I tried to swallow the hiccups that had started in my chest so I could speak. “Are we going to have to live somewhere else?” I finally squeaked out between sobs.

Aunt Jean looked around the room. “No. No, honey. We'll get this straightened out in no time. Your mom is going to have to stay in the hospital for a couple of weeks—that should give us just enough time to have this place spic and span.”

I blinked back a fresh set of tears in disbelief. “She's coming home?” I said. “I thought she was dead.”

Aunt Jean laughed and gave me another hug. “No, honey, she's not dead.” She took another look around the room. “Your mom is one hell of a slob, but she's definitely not dead.”

As we drove to pick up mom from the hospital on the last day, Aunt Jean turned to us. “Now remember, we want this to be a surprise, so don't say anything until we get home.” She sounded cheerful and confident, but she looked nervous as she said it, her hands gripping the steering wheel so tight her knuckles were white.

I looked down at my own hands.

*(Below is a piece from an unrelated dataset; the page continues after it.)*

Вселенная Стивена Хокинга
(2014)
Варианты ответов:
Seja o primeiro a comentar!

Aunt Jean had told us to wear gloves as we cleaned and scoured every surface in the house, but I could never get any gloves that fit right, so I'd just gone without. Now my hands were an angry red, and all of my nails were broken down to the bare edges.

But it had been worth it. For two weeks, Aunt Jean and Phil and I had dragged bags of trash out to the Dumpster she had rented that stood sentry in front of the house. The plumber had been called, and every dish shone from its place in the cupboard. Once the floors and tables were clear, we had sorted through the closets and drawers. Finally, every surface was scrubbed and bleached until there wasn't a speck of mold left in the whole house. Aunt Jean had done most of the work; I could see the light from the hallway streaming under my door late into the night. It was like she couldn't sleep until the house was spotless.

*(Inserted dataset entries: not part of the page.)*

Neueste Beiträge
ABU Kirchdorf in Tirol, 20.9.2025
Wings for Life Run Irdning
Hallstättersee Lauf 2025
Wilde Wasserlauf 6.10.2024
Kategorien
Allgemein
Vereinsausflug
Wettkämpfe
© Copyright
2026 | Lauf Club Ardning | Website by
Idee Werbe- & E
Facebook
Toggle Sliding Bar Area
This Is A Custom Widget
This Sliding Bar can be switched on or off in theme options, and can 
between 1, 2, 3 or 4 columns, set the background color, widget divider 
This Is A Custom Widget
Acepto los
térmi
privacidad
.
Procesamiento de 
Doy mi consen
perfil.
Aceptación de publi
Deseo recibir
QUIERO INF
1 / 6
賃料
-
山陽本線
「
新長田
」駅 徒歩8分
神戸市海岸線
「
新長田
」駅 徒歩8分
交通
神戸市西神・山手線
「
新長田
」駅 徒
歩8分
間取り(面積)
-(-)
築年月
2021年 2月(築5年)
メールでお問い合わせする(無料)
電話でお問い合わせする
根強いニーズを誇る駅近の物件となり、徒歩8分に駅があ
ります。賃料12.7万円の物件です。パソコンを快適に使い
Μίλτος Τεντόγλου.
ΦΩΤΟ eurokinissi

Phil was chewing on his fingernail and staring out the window as the streets rushed by. “Auntie Jean,” he said quietly.

I could see her glance at him in the rearview mirror. “What's on your mind, babe?”

“Do you . . . do you think she's going to like it?” he asked.

Aunt Jean glanced at the road, and then back to him. “We did it out of love,” she said. “How can your mom not like something we did out of love?”